• Exercise instructions: The word "collapse" may appear in some lines of the data; copy every such line.

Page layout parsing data
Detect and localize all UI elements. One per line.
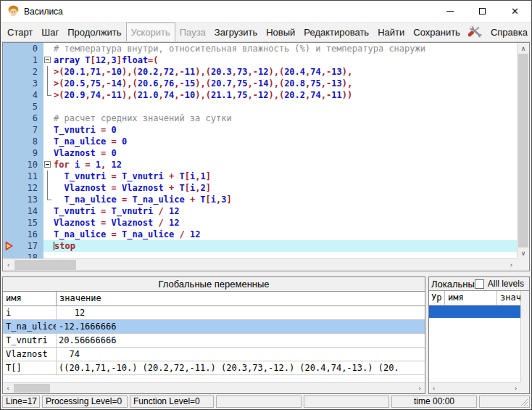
code-line-10[interactable]: 10for i = 1, 12: [3, 159, 517, 171]
code-line-3[interactable]: 3>(20.5,75,-14),(20.6,76,-15),(20.7,75,-…: [3, 78, 517, 89]
code-line-17[interactable]: 17stop: [3, 240, 517, 252]
menu-item-continue[interactable]: Продолжить: [63, 22, 125, 41]
scroll-left-icon[interactable]: ‹: [3, 259, 14, 271]
scroll-right-icon[interactable]: ›: [415, 383, 425, 393]
code-text[interactable]: T_vnutri = T_vnutri / 12: [52, 205, 517, 217]
code-line-1[interactable]: 1array T[12,3]float=(: [3, 54, 517, 66]
table-row[interactable]: Vlaznost 74: [3, 348, 425, 361]
line-gutter[interactable]: 14: [3, 205, 43, 217]
table-row[interactable]: i 12: [3, 306, 425, 320]
column-header-name[interactable]: имя: [3, 292, 57, 306]
editor-vscroll-thumb[interactable]: [518, 54, 528, 247]
line-gutter[interactable]: 12: [3, 182, 43, 194]
code-line-4[interactable]: 4>(20.9,74,-11),(21.0,74,-10),(21.1,75,-…: [3, 89, 517, 101]
table-row[interactable]: T_na_ulice-12.1666666: [3, 320, 425, 334]
globals-hscroll-thumb[interactable]: [14, 384, 50, 393]
code-text[interactable]: T_na_ulice = 0: [52, 136, 517, 147]
code-text[interactable]: Vlaznost = 0: [52, 147, 517, 159]
editor-vertical-scrollbar[interactable]: ∧ ∨: [517, 43, 529, 258]
code-line-6[interactable]: 6# расчет средних значений за сутки: [3, 112, 517, 124]
line-gutter[interactable]: 18: [3, 252, 43, 258]
code-text[interactable]: T_na_ulice = T_na_ulice + T[i,3]: [52, 194, 517, 205]
line-gutter[interactable]: 4: [3, 89, 43, 101]
code-text[interactable]: >(20.1,71,-10),(20.2,72,-11),(20.3,73,-1…: [52, 66, 517, 78]
code-text[interactable]: # температура внутри, относительная влаж…: [52, 43, 517, 54]
table-row[interactable]: T[]((20.1,71,-10.) (20.2,72,-11.) (20.3,…: [3, 361, 425, 375]
line-gutter[interactable]: 2: [3, 66, 43, 78]
code-text[interactable]: [52, 252, 517, 258]
column-header-value[interactable]: значение: [57, 292, 425, 306]
line-gutter[interactable]: 1: [3, 54, 43, 66]
line-gutter[interactable]: 10: [3, 159, 43, 171]
scroll-left-icon[interactable]: ‹: [429, 383, 439, 393]
column-header-value[interactable]: знач: [497, 291, 520, 305]
line-gutter[interactable]: 17: [3, 240, 43, 252]
line-gutter[interactable]: 9: [3, 147, 43, 159]
line-gutter[interactable]: 6: [3, 112, 43, 124]
code-text[interactable]: array T[12,3]float=(: [52, 54, 517, 66]
maximize-button[interactable]: [466, 1, 499, 22]
code-text[interactable]: # расчет средних значений за сутки: [52, 112, 517, 124]
code-line-14[interactable]: 14T_vnutri = T_vnutri / 12: [3, 205, 517, 217]
line-gutter[interactable]: 7: [3, 124, 43, 136]
code-text[interactable]: Vlaznost = Vlaznost / 12: [52, 217, 517, 229]
code-text[interactable]: stop: [52, 240, 517, 252]
line-gutter[interactable]: 8: [3, 136, 43, 147]
code-line-12[interactable]: 12 Vlaznost = Vlaznost + T[i,2]: [3, 182, 517, 194]
all-levels-checkbox[interactable]: [475, 279, 484, 289]
close-button[interactable]: ✕: [499, 1, 531, 22]
code-text[interactable]: >(20.5,75,-14),(20.6,76,-15),(20.7,75,-1…: [52, 78, 517, 89]
editor-hscroll-thumb[interactable]: [14, 260, 76, 270]
menu-item-save[interactable]: Сохранить: [409, 22, 465, 41]
menu-item-help[interactable]: Справка: [486, 22, 532, 41]
scroll-up-icon[interactable]: ∧: [518, 43, 529, 54]
menu-item-start[interactable]: Старт: [3, 22, 37, 41]
fold-collapse-icon[interactable]: [44, 161, 51, 168]
line-gutter[interactable]: 15: [3, 217, 43, 229]
code-line-16[interactable]: 16T_na_ulice = T_na_ulice / 12: [3, 229, 517, 240]
code-line-0[interactable]: 0# температура внутри, относительная вла…: [3, 43, 517, 54]
app-icon[interactable]: [7, 5, 20, 17]
code-text[interactable]: >(20.9,74,-11),(21.0,74,-10),(21.1,75,-1…: [52, 89, 517, 101]
fold-collapse-icon[interactable]: [44, 57, 51, 63]
line-gutter[interactable]: 0: [3, 43, 43, 54]
menu-item-pause[interactable]: Пауза: [175, 22, 210, 41]
line-gutter[interactable]: 13: [3, 194, 43, 205]
code-line-18[interactable]: 18: [3, 252, 517, 258]
code-line-8[interactable]: 8T_na_ulice = 0: [3, 136, 517, 147]
menu-item-edit[interactable]: Редактировать: [299, 22, 373, 41]
code-text[interactable]: Vlaznost = Vlaznost + T[i,2]: [52, 182, 517, 194]
locals-selected-row[interactable]: [429, 306, 520, 318]
locals-horizontal-scrollbar[interactable]: ‹ ›: [429, 382, 520, 393]
code-line-15[interactable]: 15Vlaznost = Vlaznost / 12: [3, 217, 517, 229]
line-gutter[interactable]: 11: [3, 171, 43, 182]
menu-item-load[interactable]: Загрузить: [210, 22, 262, 41]
resize-grip[interactable]: [520, 398, 528, 406]
code-text[interactable]: for i = 1, 12: [52, 159, 517, 171]
scroll-right-icon[interactable]: ›: [506, 259, 517, 271]
code-line-9[interactable]: 9Vlaznost = 0: [3, 147, 517, 159]
code-line-5[interactable]: 5: [3, 101, 517, 112]
locals-vertical-scrollbar[interactable]: [520, 291, 529, 382]
editor-horizontal-scrollbar[interactable]: ‹ ›: [3, 258, 517, 271]
code-text[interactable]: T_vnutri = 0: [52, 124, 517, 136]
code-line-13[interactable]: 13 T_na_ulice = T_na_ulice + T[i,3]: [3, 194, 517, 205]
menu-item-new[interactable]: Новый: [262, 22, 299, 41]
tools-icon[interactable]: [465, 22, 486, 41]
code-line-11[interactable]: 11 T_vnutri = T_vnutri + T[i,1]: [3, 171, 517, 182]
minimize-button[interactable]: [433, 1, 466, 22]
scroll-right-icon[interactable]: ›: [511, 383, 520, 393]
menu-item-find[interactable]: Найти: [373, 22, 409, 41]
code-text[interactable]: T_na_ulice = T_na_ulice / 12: [52, 229, 517, 240]
line-gutter[interactable]: 3: [3, 78, 43, 89]
scroll-down-icon[interactable]: ∨: [518, 247, 529, 258]
code-text[interactable]: T_vnutri = T_vnutri + T[i,1]: [52, 171, 517, 182]
code-line-7[interactable]: 7T_vnutri = 0: [3, 124, 517, 136]
column-header-name[interactable]: имя: [445, 291, 497, 305]
code-line-2[interactable]: 2>(20.1,71,-10),(20.2,72,-11),(20.3,73,-…: [3, 66, 517, 78]
line-gutter[interactable]: 16: [3, 229, 43, 240]
globals-horizontal-scrollbar[interactable]: ‹ ›: [3, 382, 425, 393]
table-row[interactable]: T_vnutri20.56666666: [3, 334, 425, 348]
column-header-level[interactable]: Ур: [429, 291, 445, 305]
code-area[interactable]: 0# температура внутри, относительная вла…: [3, 43, 517, 258]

• Problem solution:
fold-collapse-icon[interactable]: [44, 161, 51, 168]
fold-collapse-icon[interactable]: [44, 57, 51, 63]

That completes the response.